Perspective: The Only Perk of My Job Was Being Able to Watch My Friend Die
I closed the lid on PCR thermal cycler 2, checked the hallway was clear, then snuck out in the opposite direction to my lab.
My lanyard allowed me access to anywhere in the hospital, so I swiped my way through the closed ward doors with a satisfying beep. I wasn’t 100% sure I was supposed to be in there, but no one was 100% clear on the ever-changing COVID-19 rules, and the nurses all smiled at me as I passed - or at least I think they did - beneath their fitted masks.
I found the bed number my friend had texted earlier - it changed often - and rounded the curtains to see him leaning against the dull, gray window. Folded up on a visitor chair, his arms were around his legs under a blanket, like he was trying to make himself small. He was a very tall guy, so this was no easy feat.
“So, how’s it going today?” I enquired, plopping myself in a socially distanced, ugly orange chair.
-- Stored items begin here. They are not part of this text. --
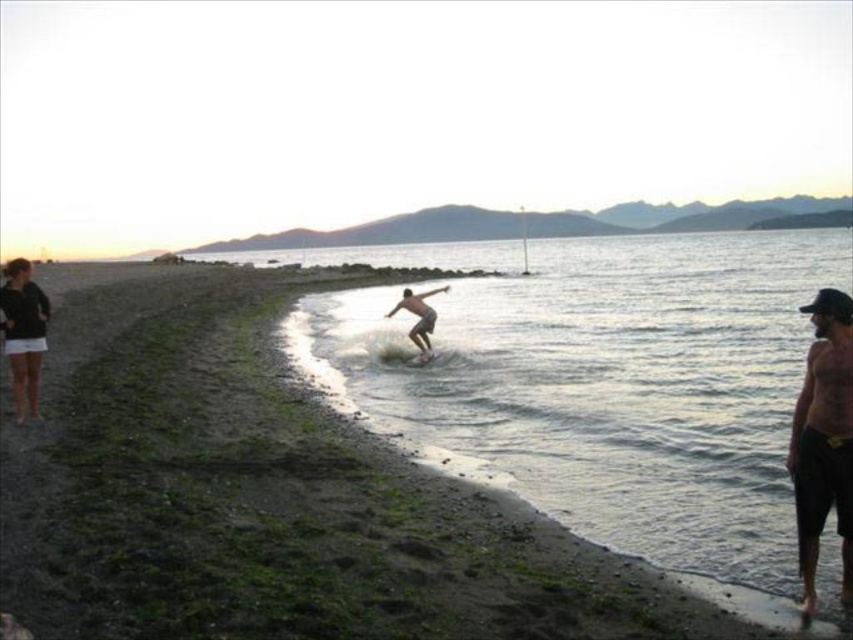 You are a surfer planning to ride the surfboard. Based on the scene, can you tell if the smooth tan surfboard at center is currently submerged in the clear water at center?

The clear water at center is located above the smooth tan surfboard at center, so the surfboard is submerged in the water.

You are planning to place a 1.5 meter wide surfboard on the beach. Based on the image, can the clear water at center accommodate the smooth tan surfboard at center?

The clear water at center might be wider than smooth tan surfboard at center, so it could potentially accommodate the 1.5 meter wide surfboard.

You are a photographer planning to take a photo of the beach scene. You want to ensure both the black matte shorts at right and the white foam surfboard at center are clearly visible in the frame. Based on their positions, which object is closer to the camera?

The black matte shorts at right is located below the white foam surfboard at center, which means it is closer to the camera. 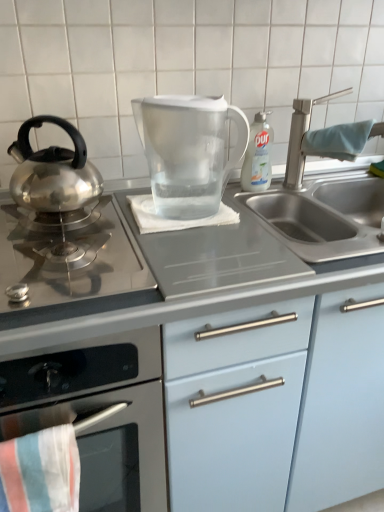 Question: Could satin silver gas stove at left be considered to be inside stainless steel kettle at left, the first kitchen appliance in the bottom-to-top sequence?

Choices:
 (A) no
 (B) yes

Answer: (A)

Question: Can you confirm if stainless steel kettle at left, which ranks as the third kitchen appliance in top-to-bottom order, is positioned to the right of satin silver gas stove at left?

Choices:
 (A) yes
 (B) no

Answer: (B)

Question: Is stainless steel kettle at left, which ranks as the third kitchen appliance in top-to-bottom order, turned away from satin silver gas stove at left?

Choices:
 (A) no
 (B) yes

Answer: (A)

Question: Does stainless steel kettle at left, the first kitchen appliance in the bottom-to-top sequence, have a greater width compared to satin silver gas stove at left?

Choices:
 (A) yes
 (B) no

Answer: (A)

Question: Is stainless steel kettle at left, the first kitchen appliance in the bottom-to-top sequence, outside satin silver gas stove at left?

Choices:
 (A) yes
 (B) no

Answer: (A)

Question: Is blue fabric towel at sink right, the first beach towel when ordered from back to front, inside or outside of transparent plastic pitcher at center, arranged as the 3th kitchen appliance when ordered from the bottom?

Choices:
 (A) inside
 (B) outside

Answer: (B)

Question: Visually, is blue fabric towel at sink right, the first beach towel when ordered from back to front, positioned to the left or to the right of transparent plastic pitcher at center, which is counted as the 1th kitchen appliance, starting from the top?

Choices:
 (A) left
 (B) right

Answer: (B)

Question: Looking at the image, does blue fabric towel at sink right, which ranks as the first beach towel in top-to-bottom order, seem bigger or smaller compared to transparent plastic pitcher at center, which is counted as the 1th kitchen appliance, starting from the top?

Choices:
 (A) small
 (B) big

Answer: (A)

Question: From the image's perspective, is blue fabric towel at sink right, the 3th beach towel in the front-to-back sequence, located above or below transparent plastic pitcher at center, arranged as the 3th kitchen appliance when ordered from the bottom?

Choices:
 (A) above
 (B) below

Answer: (A)

Question: Is light blue matte cabinet at center situated inside stainless steel kettle at left, which ranks as the third kitchen appliance in top-to-bottom order, or outside?

Choices:
 (A) inside
 (B) outside

Answer: (B)

Question: In terms of height, does light blue matte cabinet at center look taller or shorter compared to stainless steel kettle at left, the first kitchen appliance in the bottom-to-top sequence?

Choices:
 (A) short
 (B) tall

Answer: (B)

Question: Is light blue matte cabinet at center to the left or to the right of stainless steel kettle at left, which ranks as the third kitchen appliance in top-to-bottom order, in the image?

Choices:
 (A) left
 (B) right

Answer: (B)

Question: From the image's perspective, is light blue matte cabinet at center positioned above or below stainless steel kettle at left, which ranks as the third kitchen appliance in top-to-bottom order?

Choices:
 (A) above
 (B) below

Answer: (A)

Question: From their relative heights in the image, would you say blue fabric towel at sink right, the first beach towel when ordered from right to left, is taller or shorter than polished stainless steel kettle at left, the second kitchen appliance viewed from the top?

Choices:
 (A) short
 (B) tall

Answer: (A)

Question: From a real-world perspective, is blue fabric towel at sink right, which ranks as the first beach towel in top-to-bottom order, physically located above or below polished stainless steel kettle at left, the second kitchen appliance viewed from the top?

Choices:
 (A) above
 (B) below

Answer: (A) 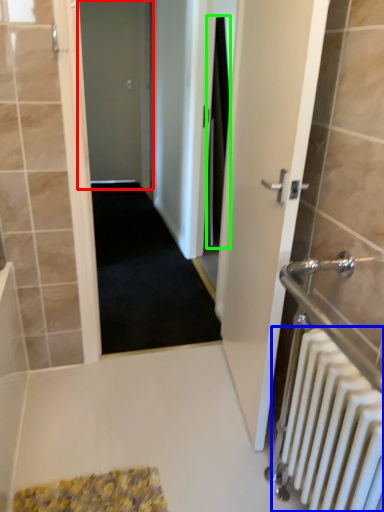 Question: Which object is positioned farthest from door (highlighted by a red box)? Select from radiator (highlighted by a blue box) and shower curtain (highlighted by a green box).

Choices:
 (A) radiator
 (B) shower curtain

Answer: (A) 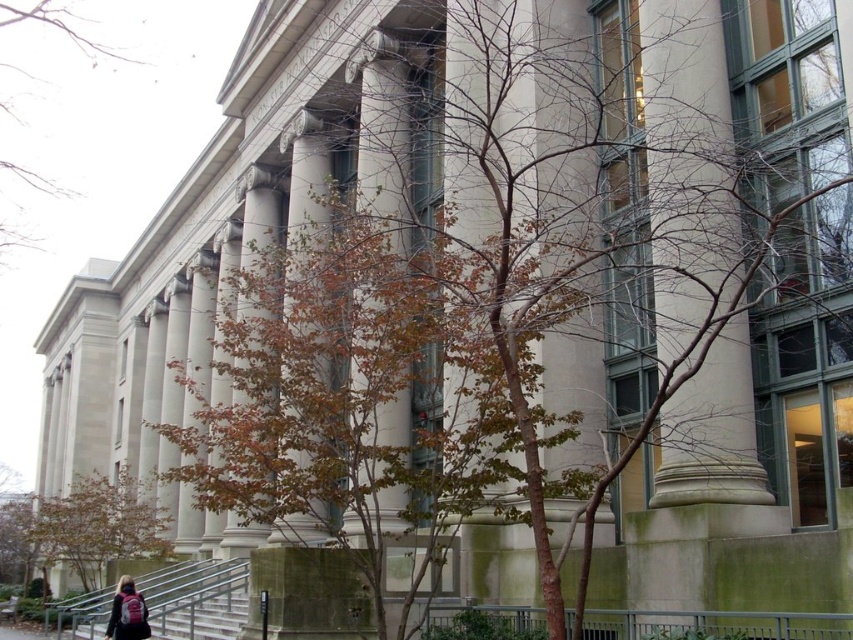 Can you confirm if brown leafy tree at lower left is positioned below brown leafy tree at upper left?

Yes, brown leafy tree at lower left is below brown leafy tree at upper left.

Can you confirm if brown leafy tree at lower left is shorter than brown leafy tree at upper left?

Yes.

Image resolution: width=853 pixels, height=640 pixels. Identify the location of brown leafy tree at lower left. click(83, 528).

Identify the location of brown leafy tree at lower left. This screenshot has height=640, width=853. click(x=83, y=528).

Who is positioned more to the right, brown leafy tree at upper left or pink fabric backpack at lower left?

pink fabric backpack at lower left is more to the right.

Does brown leafy tree at upper left have a greater height compared to pink fabric backpack at lower left?

Correct, brown leafy tree at upper left is much taller as pink fabric backpack at lower left.

Is point (68, 16) positioned in front of point (111, 620)?

No, it is not.

Locate an element on the screen. This screenshot has width=853, height=640. brown leafy tree at upper left is located at coordinates (33, 92).

From the picture: Which is more to the left, brown leafy tree at upper left or gray concrete stairs at lower left?

From the viewer's perspective, brown leafy tree at upper left appears more on the left side.

The width and height of the screenshot is (853, 640). What are the coordinates of `brown leafy tree at upper left` in the screenshot? It's located at (33, 92). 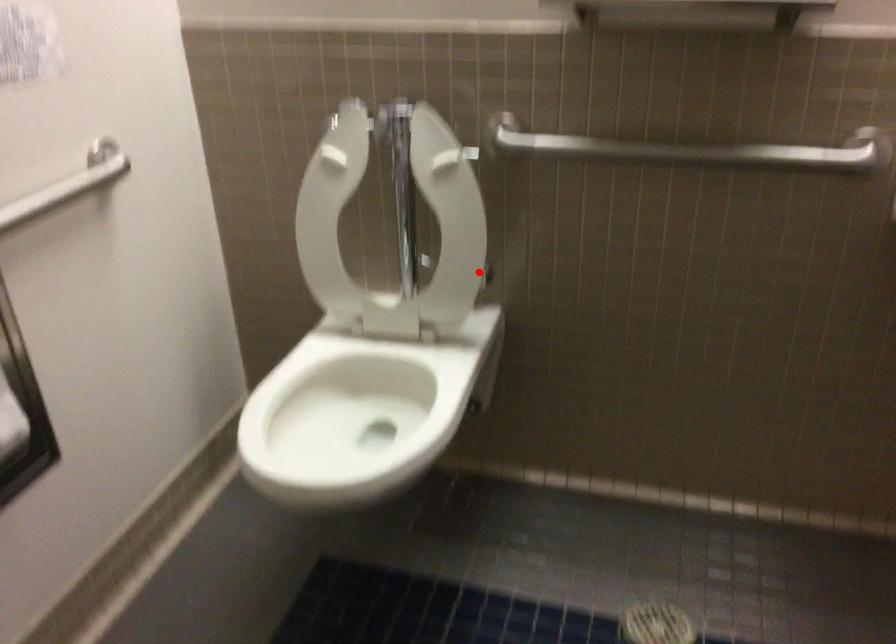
“Apparently one of my tumors has managed to fracture my spine. I barely even felt it over the other stuff.” His eyes were dull, reflecting the gray, cloudy window, and my heart sank. How far can a heart sink? It seemed to sink a little more with every scrap of bad news, but there was always more room to keep sinking. I tried not to let it show as painful pictures of our times surfing, hiking, and camping together flashed across my mind. Things you probably couldn’t do with a fractured, tumor-riddled spine.
These good times weren’t that long ago. We’d only met about 8 months prior when he’d flown home from Canada after a shock diagnosis of stage four lung cancer in mid-2019. He’d had a niggling cough, he’d told me, and had delayed going to the doctor since it was expensive for a traveler. They’d sent him home as soon as possible for treatment.
I tried not to let it show as painful pictures of our times surfing, hiking, and camping together flashed across my mind. Things you probably couldn’t do with a fractured, tumor-riddled spine.
He’d told me all this while playing board games at our mutual friend’s house, looking like any normal, healthy, 29-year-old. He wasn’t coughing or anything, but I guess he was already on some form of suppressive medication. With a dry, blunt kind of humor, he explained that he’d like to do as much ‘fun shit’ as possible while he felt OK. He was even planning a ‘retirement trip’ around Australia, in a van he was going to handyman into a mobile home with the help of YouTube. Complete with solar panels for dimmable lights. I was immediately inspired to get involved, and definitely on board to partake in all the ‘fun shit.’
We bonded pretty quickly over our mutual interests in traveling, exploring, and the outdoors. He’d never tried surfing before but picked it up pretty quickly after borrowing my spare board. Our new surfing group bought matching blue foam boards when they were on sale - he added a white ‘speed stripe’ to tell his apart.
Before setting off to Canada, he’d bought himself some huge, multi-panel world maps, to mark with pins where he was planning to travel in the future. Once he found out I was a travel enthusiast and general map lover, he bestowed one of these maps to me.
“I think you’ll get more use out of it than I will any time soon,” he’d declared, and proceeded to source polystyrene backing, the best glue to use, and helped me mount it to my office wall. It became pretty obvious he was a generous guy, quiet yet thoughtful, and willing to help out wherever he could.